A former Labour MP has confirmed he is to head the Scottish branch of a campaign for the UK to leave the EU.

Tom Harris said the debate was about "putting our own country, our own economy, our own people first".

The former Glasgow South MP is to be the campaign director of the Vote Leave campaign.

A pro-EU campaign, Scotland Stronger In Europe, is already up and running. It has said EU membership protects jobs and workers' rights.

All five parties in the Scottish Parliament want the UK to remain in the EU, although there are some dissenting voices within them.

An in/out referendum on EU membership will be held on 23 June, with opinion polls suggesting the EU is more popular in Scotland than elsewhere in the UK.

Mr Harris, who had been an MP since 2001 until losing his seat to the SNP last year, said the Labour Party had a "long tradition of scepticism" when it came to the EU.

He said another former Scottish Labour MP, Ian Davidson, would also be involved with Vote Leave, which is vying with the Leave.EU/Grassroots Out group to be named as the official Leave campaign ahead of the referendum.

In a column in the Daily Record, external, Mr Harris wrote: "Every week the UK sends £350m to the EU. Scotland's share is roughly a tenth of that - more than £1.5bn a year.

'Downsides are obvious'

"Just think what that money could buy here in Scotland - on schools, on our health service, repairing our roads - if it wasn't being sent into the black hole that is EU spending."

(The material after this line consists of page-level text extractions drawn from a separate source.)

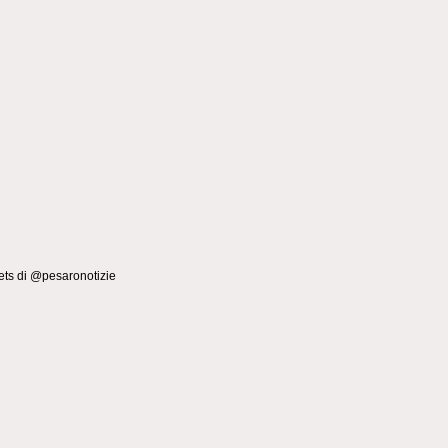
ts di @pesaronotizie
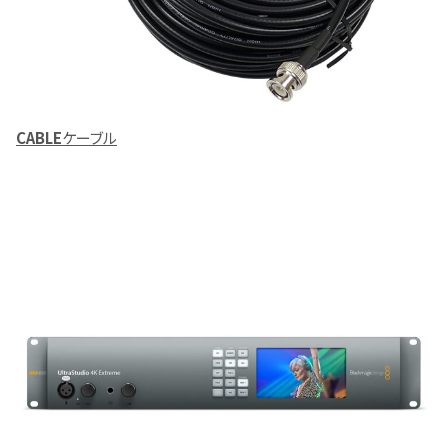
CABLE
ケーブル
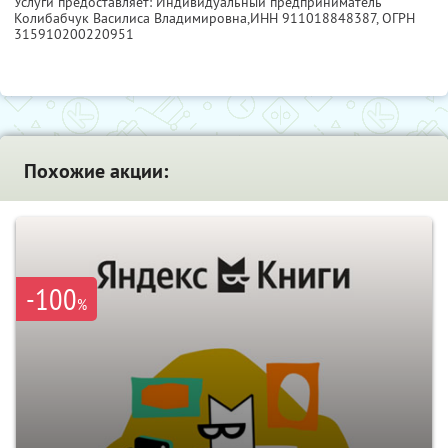
Услуги предоставляет: Индивидуальный предприниматель
Колибабчук Василиса Владимировна,
ИНН 911018848387
, ОГРН
315910200220951
Похожие акции:
-100
%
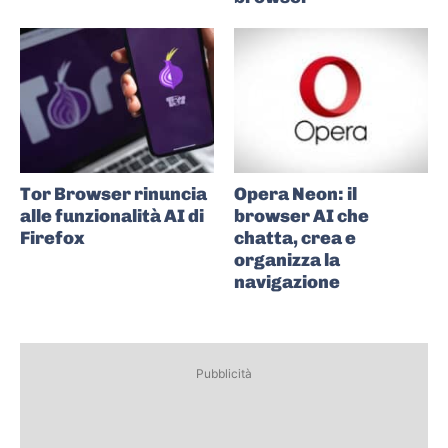
Tor Browser rinuncia
Opera Neon: il
alle funzionalità AI di
browser AI che
Firefox
chatta, crea e
organizza la
navigazione
Pubblicità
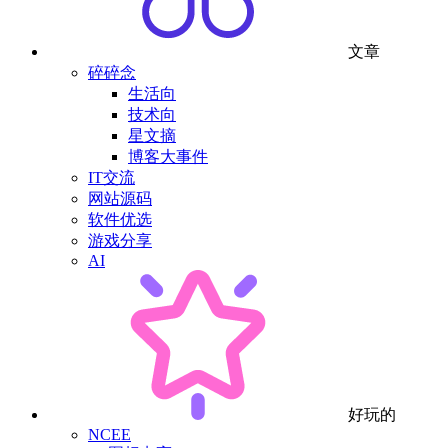
文章
碎碎念
生活向
技术向
星文摘
博客大事件
IT交流
网站源码
软件优选
游戏分享
AI
好玩的
NCEE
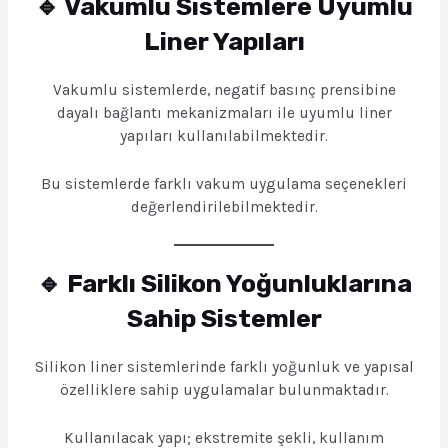
🔹 Vakumlu Sistemlere Uyumlu
Liner Yapıları
Vakumlu sistemlerde, negatif basınç prensibine
dayalı bağlantı mekanizmaları ile uyumlu liner
yapıları kullanılabilmektedir.
Bu sistemlerde farklı vakum uygulama seçenekleri
değerlendirilebilmektedir.
🔹 Farklı Silikon Yoğunluklarına
Sahip Sistemler
Silikon liner sistemlerinde farklı yoğunluk ve yapısal
özelliklere sahip uygulamalar bulunmaktadır.
Kullanılacak yapı; ekstremite şekli, kullanım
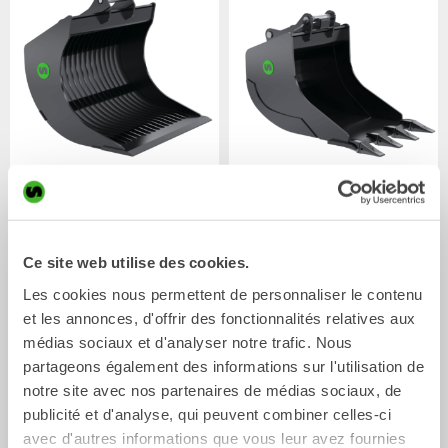
Godets squelettes
Godets rétro
Godet
Godet
0-20
Tonnes
0-33
Tonnes
Ce site web utilise des cookies.
Les cookies nous permettent de personnaliser le contenu
et les annonces, d'offrir des fonctionnalités relatives aux
médias sociaux et d'analyser notre trafic. Nous
partageons également des informations sur l'utilisation de
notre site avec nos partenaires de médias sociaux, de
publicité et d'analyse, qui peuvent combiner celles-ci
avec d'autres informations que vous leur avez fournies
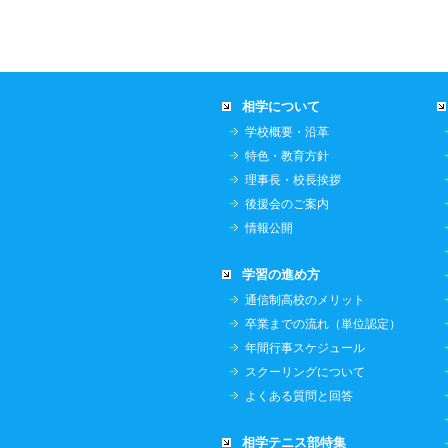
相学について
学校概要・沿革
特色・教育方針
理事長・校長挨拶
後援会のご案内
情報公開
学習の進め方
通信制高校のメリット
卒業までの流れ（単位認定）
年間行事スケジュール
スクーリングについて
よくある質問と回答
相学テニス部特集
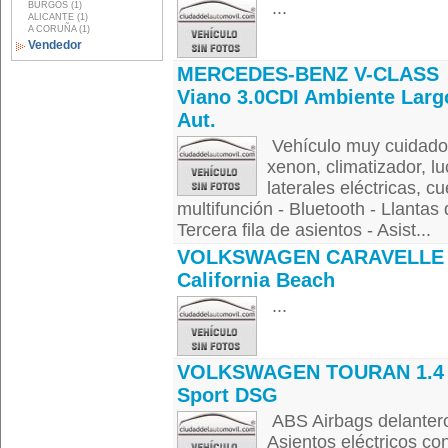
...
BURGOS (1)
ALICANTE (1)
A CORUÑA (1)
Vendedor
MERCEDES-BENZ V-CLASS
Viano 3.0CDI Ambiente Larg
Aut.
Vehículo muy cuidado, n
xenon, climatizador, l
laterales eléctricas, cu
multifunción - Bluetooth - Llantas 
Tercera fila de asientos - Asist...
VOLKSWAGEN CARAVELLE 
California Beach
...
VOLKSWAGEN TOURAN 1.4 
Sport DSG
ABS Airbags delanteros
Asientos eléctricos co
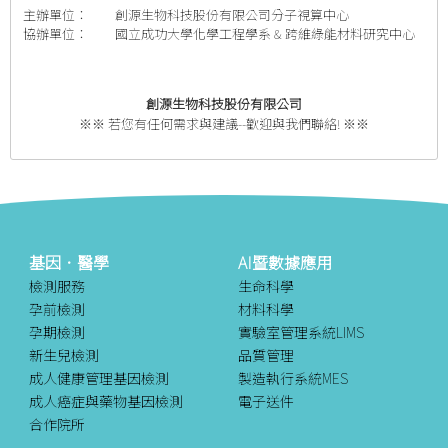
主辦單位： 創源生物科技股份有限公司分子視算中心
協辦單位： 國立成功大學化學工程學系 & 跨維綠能材料研究中心
創源生物科技股份有限公司
※※ 若您有任何需求與建議--歡迎與我們聯絡! ※※
基因．醫學
AI暨數據應用
檢測服務
生命科學
孕前檢測
材料科學
孕期檢測
實驗室管理系統LIMS
新生兒檢測
品質管理
成人健康管理基因檢測
製造執行系統MES
成人癌症與藥物基因檢測
電子送件
合作院所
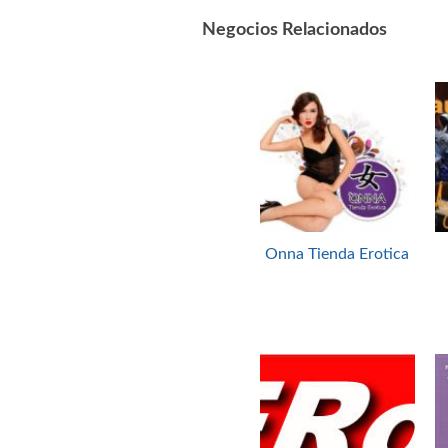
Negocios Relacionados
Onna Tienda Erotica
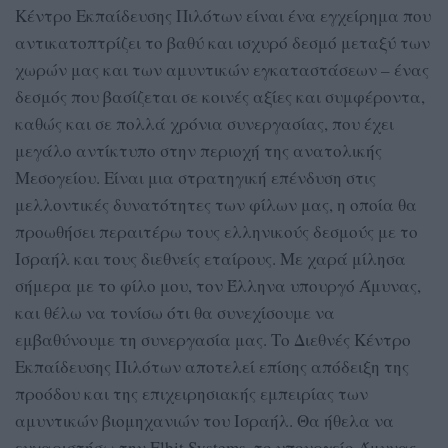
Κέντρο Εκπαίδευσης Πιλότων είναι ένα εγχείρημα που
αντικατοπτρίζει το βαθύ και ισχυρό δεσμό μεταξύ των
χωρών μας και των αμυντικών εγκαταστάσεων – ένας
δεσμός που βασίζεται σε κοινές αξίες και συμφέροντα,
καθώς και σε πολλά χρόνια συνεργασίας, που έχει
μεγάλο αντίκτυπο στην περιοχή της ανατολικής
Μεσογείου. Είναι μια στρατηγική επένδυση στις
μελλοντικές δυνατότητες των φίλων μας, η οποία θα
προωθήσει περαιτέρω τους ελληνικούς δεσμούς με το
Ισραήλ και τους διεθνείς εταίρους. Με χαρά μίλησα
σήμερα με το φίλο μου, τον Έλληνα υπουργό Άμυνας,
και θέλω να τονίσω ότι θα συνεχίσουμε να
εμβαθύνουμε τη συνεργασία μας. Το Διεθνές Κέντρο
Εκπαίδευσης Πιλότων αποτελεί επίσης απόδειξη της
προόδου και της επιχειρησιακής εμπειρίας των
αμυντικών βιομηχανιών του Ισραήλ. Θα ήθελα να
ευχαριστήσω την Elbit Systems, το υπουργείο Άμυνας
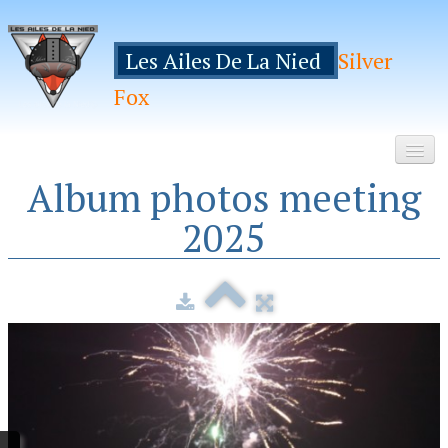
Les Ailes De La Nied
Silver
Fox
Album photos meeting
Accueil
2025
Le Club
Galeries
Espace Membres
Inscription
Manifestations
Hebergements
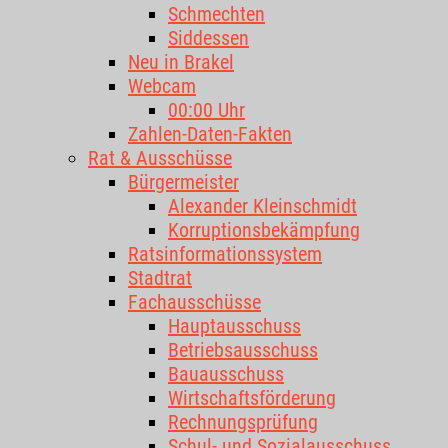
Schmechten
Siddessen
Neu in Brakel
Webcam
00:00 Uhr
Zahlen-Daten-Fakten
Rat & Ausschüsse
Bürgermeister
Alexander Kleinschmidt
Korruptionsbekämpfung
Ratsinformationssystem
Stadtrat
Fachausschüsse
Hauptausschuss
Betriebsausschuss
Bauausschuss
Wirtschaftsförderung
Rechnungsprüfung
Schul- und Sozialausschuss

Mr Harris said wanting to leave the EU was not about being "anti-European" but rather about "putting our own country, our own economy, our own people, first".

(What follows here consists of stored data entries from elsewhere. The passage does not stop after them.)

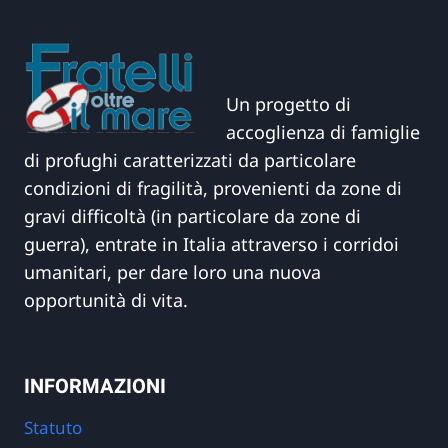
Un progetto di
accoglienza di famiglie
di profughi caratterizzati da particolare
condizioni di fragilità, provenienti da zone di
gravi difficoltà (in particolare da zone di
guerra), entrate in Italia attraverso i corridoi
umanitari, per dare loro una nuova
opportunità di vita.
INFORMAZIONI
Statuto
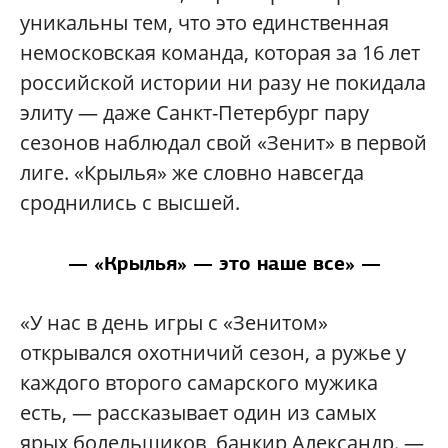
уникальны тем, что это единственная
немосковская команда, которая за 16 лет
российской истории ни разу не покидала
элиту — даже Санкт-Петербург пару
сезонов наблюдал свой «Зенит» в первой
лиге. «Крылья» же словно навсегда
сроднились с высшей.
— «Крылья» — это наше все» —
«У нас в день игры с «Зенитом»
открывался охотничий сезон, а ружье у
каждого второго самарского мужика
есть, — рассказывает один из самых
ярых болельщиков, банкир Александр. —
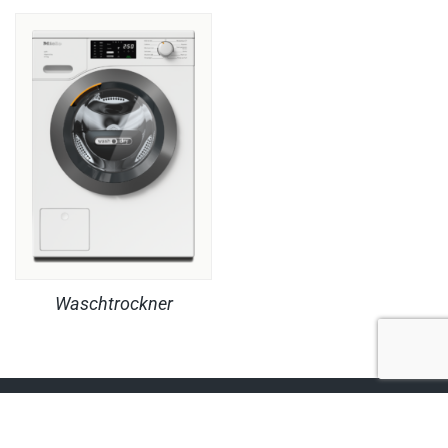
Waschtrockner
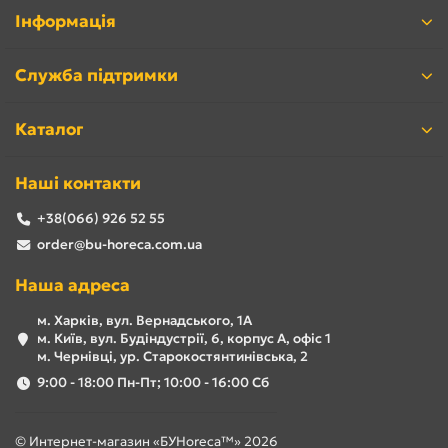
Інформація
Служба підтримки
Каталог
Наші контакти
+38(066) 926 52 55
order@bu-horeca.com.ua
Наша адреса
м. Харків, вул. Вернадського, 1А
м. Київ, вул. Будіндустрії, 6, корпус А, офіс 1
м. Чернівці, ур. Старокостянтинівська, 2
9:00 - 18:00 Пн-Пт; 10:00 - 16:00 Сб
© Интернет-магазин «БУHoreca™» 2026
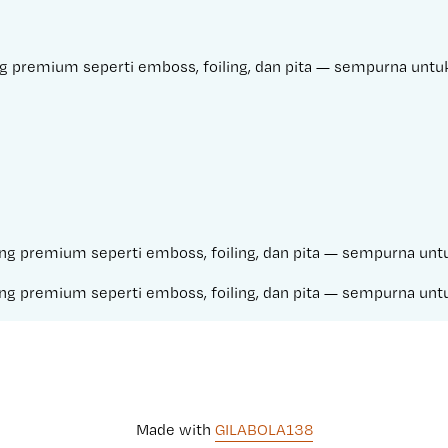
ing premium seperti emboss, foiling, dan pita — sempurna un
ishing premium seperti emboss, foiling, dan pita — sempurna 
ishing premium seperti emboss, foiling, dan pita — sempurna 
Made with 
GILABOLA138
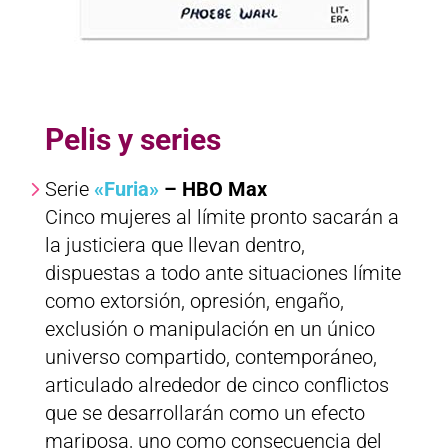
Pelis y series
Serie
«Furia»
– HBO Max
Cinco mujeres al límite pronto sacarán a
la justiciera que llevan dentro,
dispuestas a todo ante situaciones límite
como extorsión, opresión, engaño,
exclusión o manipulación en un único
universo compartido, contemporáneo,
articulado alrededor de cinco conflictos
que se desarrollarán como un efecto
mariposa, uno como consecuencia del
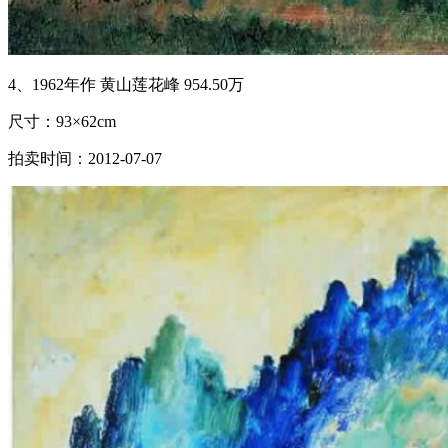
4、1962年作 黄山莲花峰 954.50万
尺寸：93×62cm
拍卖时间：2012-07-07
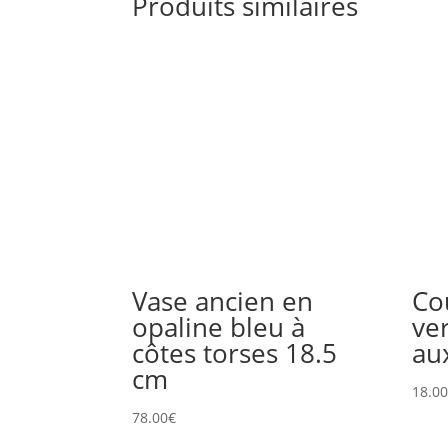
Produits similaires
Vase ancien en
Co
opaline bleu à
ve
côtes torses 18.5
au
cm
18.0
78.00
€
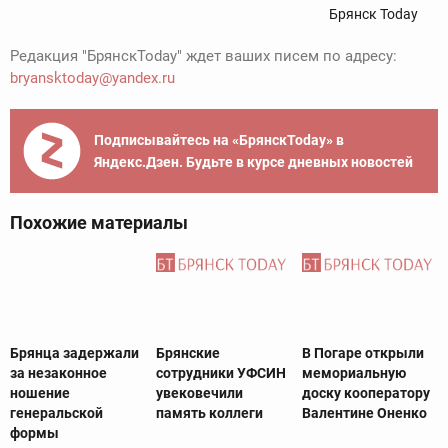
Брянск Today
Редакция "БрянскToday" ждет ваших писем по адресу:
bryansktoday@yandex.ru
Подписывайтесь на «БрянскToday» в
Яндекс.Дзен. Будьте в курсе дневных новостей
Похожие материалы
Брянца задержали
Брянские
В Погаре открыли
за незаконное
сотрудники УФСИН
мемориальную
ношение
увековечили
доску кооператору
генеральской
память коллеги
Валентине Оненко
формы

And he said part of the argument that Scottish Vote Leave will make would involve the "challenge of immigration", and the importance of the UK "securing" its borders".

He added: "For wealthier, more secure workers, migration from the EU poses no difficulties; it helps provide cheap and reliable workers. But for the worse off, the downsides are obvious.

Image source, Getty Images
Image caption,

Scotland Stronger in Europe is the main pro-EU campaign group north of the border

"Last year, a report by the Bank of England concluded that net migration has driven down wages for the poorest paid. We know of British builders whose hourly pay has dropped from £15 to £7 an hour because of the influx of foreign workers."

He said the UK leaving the EU would bring more powers to the Scottish Parliament, and that Britain and Scotland would "have a much brighter future than we do right now".

A spokesman for Scotland Stronger in Europe said 250,000 Scottish jobs were linked to the UK's trade with Europe, and "vital workers' rights - including paid holiday leave and maternity and paternity leave - are protected by the EU".

'Public support'

He added: "With fewer than 100 days to the referendum, the Leave campaign cannot say what would happen to all these gains if we quit.

"It is entirely up to the Leave side who leads their campaign in Scotland, but it seems clear that they cannot match Stronger In for the diversity, expertise and broad public support encompassed in our campaign."

The campaign director of Scotland Stronger in Europe is former Motherwell and Wishaw Labour MP Frank Roy, with former SNP spin doctor Kevin Pringle recruited to provide communications.

The campaign's advisory group is chaired by academic Mona Siddiqui.